Spark, MLlib: setting the classifier recognition threshold

Question

Spark, MLlib: setting the classifier recognition threshold

I am trying to use the Spark MLlib Logistic Regression (LR) and / or Random Forests (RF) classifiers to create a model to distinguish between two classes represented by sets whose power varies greatly.
One set has 150,000,000 negative and another 50,000 positive cases.

After training the LR and RF classifiers with default parameters, I get very similar results for both classifiers, for example, for the following test suite:

Test instances: 26842 Test positives = 433.0 Test negatives = 26409.0

The classifier detects:

 truePositives = 0.0 trueNegatives = 26409.0 falsePositives = 433.0 falseNegatives = 0.0 Precision = 0.9838685641904478 Recall = 0.9838685641904478

It seems that the classifier cannot detect any positive instance at all. In addition, no matter how the data was divided into trains and test sets, the classifier provides exactly the same number of false positives equal to the number of positives that the test set really has.

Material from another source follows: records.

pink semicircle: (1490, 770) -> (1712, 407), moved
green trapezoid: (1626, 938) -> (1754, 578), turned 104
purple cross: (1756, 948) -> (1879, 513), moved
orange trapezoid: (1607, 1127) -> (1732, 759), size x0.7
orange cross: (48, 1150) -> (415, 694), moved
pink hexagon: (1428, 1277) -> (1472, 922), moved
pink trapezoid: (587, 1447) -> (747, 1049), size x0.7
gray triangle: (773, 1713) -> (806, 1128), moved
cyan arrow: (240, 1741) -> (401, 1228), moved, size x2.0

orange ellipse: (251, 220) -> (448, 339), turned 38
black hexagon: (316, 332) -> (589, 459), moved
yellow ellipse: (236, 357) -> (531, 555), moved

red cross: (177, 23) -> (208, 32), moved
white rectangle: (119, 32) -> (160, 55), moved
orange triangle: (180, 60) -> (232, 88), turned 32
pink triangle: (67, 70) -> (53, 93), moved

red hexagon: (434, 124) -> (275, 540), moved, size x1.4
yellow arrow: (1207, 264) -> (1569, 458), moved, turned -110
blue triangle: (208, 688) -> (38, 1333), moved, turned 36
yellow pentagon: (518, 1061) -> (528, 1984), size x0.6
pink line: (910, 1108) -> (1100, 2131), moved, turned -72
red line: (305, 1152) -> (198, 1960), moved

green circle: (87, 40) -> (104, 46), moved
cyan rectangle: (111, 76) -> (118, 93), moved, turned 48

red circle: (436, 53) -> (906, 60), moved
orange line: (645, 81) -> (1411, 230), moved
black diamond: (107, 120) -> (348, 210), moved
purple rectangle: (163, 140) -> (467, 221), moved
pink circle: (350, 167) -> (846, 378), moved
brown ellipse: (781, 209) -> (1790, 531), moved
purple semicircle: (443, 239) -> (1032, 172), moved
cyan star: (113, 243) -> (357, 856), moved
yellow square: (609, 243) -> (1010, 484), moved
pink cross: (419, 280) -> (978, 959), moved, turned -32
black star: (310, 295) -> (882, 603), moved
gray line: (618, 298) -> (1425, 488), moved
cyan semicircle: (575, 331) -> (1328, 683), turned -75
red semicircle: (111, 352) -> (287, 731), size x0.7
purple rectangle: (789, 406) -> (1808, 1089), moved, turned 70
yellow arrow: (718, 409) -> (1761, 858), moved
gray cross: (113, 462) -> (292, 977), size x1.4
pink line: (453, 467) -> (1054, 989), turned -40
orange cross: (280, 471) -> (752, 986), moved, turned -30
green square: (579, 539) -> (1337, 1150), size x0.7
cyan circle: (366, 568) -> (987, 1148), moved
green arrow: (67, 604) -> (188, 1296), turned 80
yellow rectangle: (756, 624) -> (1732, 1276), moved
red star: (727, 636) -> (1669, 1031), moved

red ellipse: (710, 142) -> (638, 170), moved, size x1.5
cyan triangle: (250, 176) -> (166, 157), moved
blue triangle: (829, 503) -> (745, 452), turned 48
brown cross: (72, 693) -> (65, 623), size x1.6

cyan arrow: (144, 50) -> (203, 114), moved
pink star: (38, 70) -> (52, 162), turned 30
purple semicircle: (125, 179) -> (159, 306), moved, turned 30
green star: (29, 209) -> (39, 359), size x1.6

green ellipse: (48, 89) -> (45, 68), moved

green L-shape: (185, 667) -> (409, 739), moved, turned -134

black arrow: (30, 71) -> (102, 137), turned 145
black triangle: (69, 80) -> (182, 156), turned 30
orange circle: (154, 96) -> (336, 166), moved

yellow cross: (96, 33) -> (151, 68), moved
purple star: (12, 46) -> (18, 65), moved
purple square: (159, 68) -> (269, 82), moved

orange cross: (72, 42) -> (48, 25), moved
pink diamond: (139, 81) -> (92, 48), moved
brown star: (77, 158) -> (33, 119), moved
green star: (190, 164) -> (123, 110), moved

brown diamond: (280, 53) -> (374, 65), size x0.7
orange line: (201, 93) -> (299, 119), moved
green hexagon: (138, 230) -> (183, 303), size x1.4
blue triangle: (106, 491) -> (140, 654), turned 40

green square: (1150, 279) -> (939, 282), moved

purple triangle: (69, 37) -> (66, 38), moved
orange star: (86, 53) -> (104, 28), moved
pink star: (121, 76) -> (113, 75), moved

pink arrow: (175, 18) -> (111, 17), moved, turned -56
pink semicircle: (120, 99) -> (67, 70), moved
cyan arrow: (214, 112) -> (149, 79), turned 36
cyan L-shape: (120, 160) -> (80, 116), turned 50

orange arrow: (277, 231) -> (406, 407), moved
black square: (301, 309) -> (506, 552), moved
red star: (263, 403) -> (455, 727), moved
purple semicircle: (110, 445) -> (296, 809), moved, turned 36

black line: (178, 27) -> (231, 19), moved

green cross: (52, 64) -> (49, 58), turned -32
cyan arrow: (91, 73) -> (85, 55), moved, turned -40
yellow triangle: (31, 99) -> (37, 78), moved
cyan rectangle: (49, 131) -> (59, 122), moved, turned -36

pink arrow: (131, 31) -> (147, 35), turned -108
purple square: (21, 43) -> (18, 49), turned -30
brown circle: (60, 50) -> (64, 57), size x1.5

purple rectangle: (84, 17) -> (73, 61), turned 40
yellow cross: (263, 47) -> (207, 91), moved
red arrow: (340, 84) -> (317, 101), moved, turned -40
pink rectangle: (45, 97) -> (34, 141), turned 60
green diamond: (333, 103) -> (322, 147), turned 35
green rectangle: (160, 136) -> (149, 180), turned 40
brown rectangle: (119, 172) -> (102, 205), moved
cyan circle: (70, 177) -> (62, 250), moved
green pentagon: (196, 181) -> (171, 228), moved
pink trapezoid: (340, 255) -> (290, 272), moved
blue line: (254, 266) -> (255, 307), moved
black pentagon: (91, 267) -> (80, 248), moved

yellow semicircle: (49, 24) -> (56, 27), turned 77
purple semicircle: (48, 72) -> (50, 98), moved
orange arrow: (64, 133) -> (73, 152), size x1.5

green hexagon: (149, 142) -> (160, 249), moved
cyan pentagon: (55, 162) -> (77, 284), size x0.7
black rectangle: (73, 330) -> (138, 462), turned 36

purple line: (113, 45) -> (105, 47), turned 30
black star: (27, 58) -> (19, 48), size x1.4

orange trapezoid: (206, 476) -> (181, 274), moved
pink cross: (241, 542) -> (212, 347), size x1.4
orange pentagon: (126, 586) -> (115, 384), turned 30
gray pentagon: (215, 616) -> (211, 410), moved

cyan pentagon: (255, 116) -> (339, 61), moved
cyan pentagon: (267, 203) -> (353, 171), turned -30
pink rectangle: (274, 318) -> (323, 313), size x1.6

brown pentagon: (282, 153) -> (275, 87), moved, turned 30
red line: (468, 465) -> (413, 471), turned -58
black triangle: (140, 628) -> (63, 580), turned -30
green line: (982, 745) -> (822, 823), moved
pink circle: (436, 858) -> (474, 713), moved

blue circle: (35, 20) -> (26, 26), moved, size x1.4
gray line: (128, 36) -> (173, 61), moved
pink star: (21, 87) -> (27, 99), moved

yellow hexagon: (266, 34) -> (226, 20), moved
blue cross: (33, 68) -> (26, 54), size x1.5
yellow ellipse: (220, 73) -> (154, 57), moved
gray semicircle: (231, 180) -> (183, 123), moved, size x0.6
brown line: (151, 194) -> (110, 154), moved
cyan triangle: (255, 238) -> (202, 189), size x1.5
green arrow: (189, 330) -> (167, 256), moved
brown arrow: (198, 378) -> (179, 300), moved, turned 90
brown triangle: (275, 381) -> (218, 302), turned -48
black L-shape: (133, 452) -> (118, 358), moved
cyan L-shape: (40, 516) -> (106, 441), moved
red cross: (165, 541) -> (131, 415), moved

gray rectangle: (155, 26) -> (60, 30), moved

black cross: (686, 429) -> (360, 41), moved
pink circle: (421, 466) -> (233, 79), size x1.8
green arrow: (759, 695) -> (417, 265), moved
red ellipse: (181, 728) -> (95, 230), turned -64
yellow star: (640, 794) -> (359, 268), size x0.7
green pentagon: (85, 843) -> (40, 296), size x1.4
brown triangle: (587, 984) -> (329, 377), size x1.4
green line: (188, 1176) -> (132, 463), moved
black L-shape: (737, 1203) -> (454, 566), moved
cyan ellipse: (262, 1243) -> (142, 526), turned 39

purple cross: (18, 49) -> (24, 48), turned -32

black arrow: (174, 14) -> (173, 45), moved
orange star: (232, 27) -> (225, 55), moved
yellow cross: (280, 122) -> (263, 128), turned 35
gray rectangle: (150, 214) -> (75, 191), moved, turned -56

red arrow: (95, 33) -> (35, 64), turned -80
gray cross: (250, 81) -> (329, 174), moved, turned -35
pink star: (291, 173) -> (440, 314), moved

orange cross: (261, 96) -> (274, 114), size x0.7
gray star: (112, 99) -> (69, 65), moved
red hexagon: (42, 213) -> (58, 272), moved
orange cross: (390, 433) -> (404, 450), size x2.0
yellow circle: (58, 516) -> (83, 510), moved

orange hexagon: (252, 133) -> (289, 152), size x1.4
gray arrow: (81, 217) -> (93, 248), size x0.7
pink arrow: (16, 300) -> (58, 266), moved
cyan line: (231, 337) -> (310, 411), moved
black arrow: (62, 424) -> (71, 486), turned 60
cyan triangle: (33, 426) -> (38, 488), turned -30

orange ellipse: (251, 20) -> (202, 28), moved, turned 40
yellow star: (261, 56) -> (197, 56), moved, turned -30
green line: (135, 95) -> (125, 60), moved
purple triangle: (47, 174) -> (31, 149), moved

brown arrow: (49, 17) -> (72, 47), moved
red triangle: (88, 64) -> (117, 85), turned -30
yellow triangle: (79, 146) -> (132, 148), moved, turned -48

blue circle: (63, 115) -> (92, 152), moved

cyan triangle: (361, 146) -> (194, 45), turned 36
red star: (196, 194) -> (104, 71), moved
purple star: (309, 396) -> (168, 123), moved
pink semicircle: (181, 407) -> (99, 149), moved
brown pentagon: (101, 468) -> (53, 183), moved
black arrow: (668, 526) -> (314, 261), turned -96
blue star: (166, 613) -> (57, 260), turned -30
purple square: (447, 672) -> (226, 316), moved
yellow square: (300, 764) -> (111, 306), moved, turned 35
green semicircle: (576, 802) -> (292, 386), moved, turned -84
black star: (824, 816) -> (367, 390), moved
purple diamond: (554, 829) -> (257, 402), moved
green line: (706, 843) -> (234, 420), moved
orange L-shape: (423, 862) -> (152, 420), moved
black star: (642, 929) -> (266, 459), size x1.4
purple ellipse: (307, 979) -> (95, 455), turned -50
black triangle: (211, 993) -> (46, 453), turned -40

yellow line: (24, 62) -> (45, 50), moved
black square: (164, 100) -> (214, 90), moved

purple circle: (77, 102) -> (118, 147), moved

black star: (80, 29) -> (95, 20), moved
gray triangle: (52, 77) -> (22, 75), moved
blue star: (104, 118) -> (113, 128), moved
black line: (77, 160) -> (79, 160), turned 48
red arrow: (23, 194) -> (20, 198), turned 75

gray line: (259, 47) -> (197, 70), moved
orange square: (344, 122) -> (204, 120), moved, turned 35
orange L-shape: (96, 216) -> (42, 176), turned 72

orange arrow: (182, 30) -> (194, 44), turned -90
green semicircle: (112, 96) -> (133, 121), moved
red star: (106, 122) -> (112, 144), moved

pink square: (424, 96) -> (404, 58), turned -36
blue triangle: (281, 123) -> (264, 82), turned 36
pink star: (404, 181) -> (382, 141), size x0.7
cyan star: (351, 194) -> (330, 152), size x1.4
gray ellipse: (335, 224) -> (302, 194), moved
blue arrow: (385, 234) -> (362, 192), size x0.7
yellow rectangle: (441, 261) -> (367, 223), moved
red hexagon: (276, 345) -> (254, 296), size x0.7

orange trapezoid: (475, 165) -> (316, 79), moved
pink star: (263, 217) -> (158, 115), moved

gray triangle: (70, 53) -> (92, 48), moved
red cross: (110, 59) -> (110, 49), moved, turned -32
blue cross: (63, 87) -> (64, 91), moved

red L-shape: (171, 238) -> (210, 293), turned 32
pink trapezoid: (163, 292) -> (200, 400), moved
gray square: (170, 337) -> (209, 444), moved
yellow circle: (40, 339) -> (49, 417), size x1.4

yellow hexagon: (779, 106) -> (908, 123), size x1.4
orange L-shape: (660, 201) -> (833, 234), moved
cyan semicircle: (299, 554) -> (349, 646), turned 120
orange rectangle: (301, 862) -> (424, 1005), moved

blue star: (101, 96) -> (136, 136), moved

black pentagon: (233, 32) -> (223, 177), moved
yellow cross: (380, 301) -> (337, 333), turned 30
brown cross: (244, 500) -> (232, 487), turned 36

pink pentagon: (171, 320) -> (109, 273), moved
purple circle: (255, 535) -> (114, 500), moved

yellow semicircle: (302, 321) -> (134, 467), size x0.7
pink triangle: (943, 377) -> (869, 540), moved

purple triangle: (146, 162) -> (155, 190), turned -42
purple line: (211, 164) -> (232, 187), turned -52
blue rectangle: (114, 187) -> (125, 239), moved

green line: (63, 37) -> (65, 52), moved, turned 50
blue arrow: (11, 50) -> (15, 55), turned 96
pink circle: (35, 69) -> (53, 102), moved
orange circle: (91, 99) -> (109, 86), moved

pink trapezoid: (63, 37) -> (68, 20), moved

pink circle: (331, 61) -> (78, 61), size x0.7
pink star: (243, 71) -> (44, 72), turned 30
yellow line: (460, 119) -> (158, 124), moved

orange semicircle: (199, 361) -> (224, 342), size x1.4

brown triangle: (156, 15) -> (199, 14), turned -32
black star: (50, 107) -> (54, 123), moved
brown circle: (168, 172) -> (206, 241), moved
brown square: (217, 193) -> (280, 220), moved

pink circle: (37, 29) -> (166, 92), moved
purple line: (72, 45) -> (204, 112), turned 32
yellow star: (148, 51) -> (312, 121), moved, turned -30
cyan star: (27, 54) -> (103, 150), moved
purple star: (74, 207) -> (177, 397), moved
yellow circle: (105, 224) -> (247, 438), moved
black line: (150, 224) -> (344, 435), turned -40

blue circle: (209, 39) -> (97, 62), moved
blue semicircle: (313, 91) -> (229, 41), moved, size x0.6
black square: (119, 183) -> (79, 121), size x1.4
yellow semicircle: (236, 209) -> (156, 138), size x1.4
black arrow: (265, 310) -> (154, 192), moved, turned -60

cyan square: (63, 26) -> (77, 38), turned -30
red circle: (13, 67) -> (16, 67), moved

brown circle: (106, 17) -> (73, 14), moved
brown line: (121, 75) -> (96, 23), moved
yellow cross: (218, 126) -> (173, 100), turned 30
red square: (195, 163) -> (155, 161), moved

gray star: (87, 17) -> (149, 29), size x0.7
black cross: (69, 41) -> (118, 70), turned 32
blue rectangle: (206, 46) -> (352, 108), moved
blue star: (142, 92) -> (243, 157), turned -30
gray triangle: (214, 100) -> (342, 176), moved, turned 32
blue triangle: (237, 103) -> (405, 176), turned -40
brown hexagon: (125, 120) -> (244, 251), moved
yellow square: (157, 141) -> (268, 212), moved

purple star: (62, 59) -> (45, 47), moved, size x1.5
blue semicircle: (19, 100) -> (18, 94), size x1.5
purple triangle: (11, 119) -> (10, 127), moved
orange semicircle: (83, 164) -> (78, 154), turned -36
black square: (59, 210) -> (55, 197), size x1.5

The default threshold for the LR classifier is set to 0.5. A setting threshold of up to 0.8 is irrelevant.

 val model = new LogisticRegressionWithLBFGS().run(training) model.setThreshold(0.8)

Questions:

1) Please advise how to manage the classifier threshold to make the classifier more susceptible to a class with a small proportion of positive instances versus a class with a huge number of negative instances?

2) Any other MLlib classifiers to solve this problem?

3) What parameter itercept used for the logistic regression algorithm?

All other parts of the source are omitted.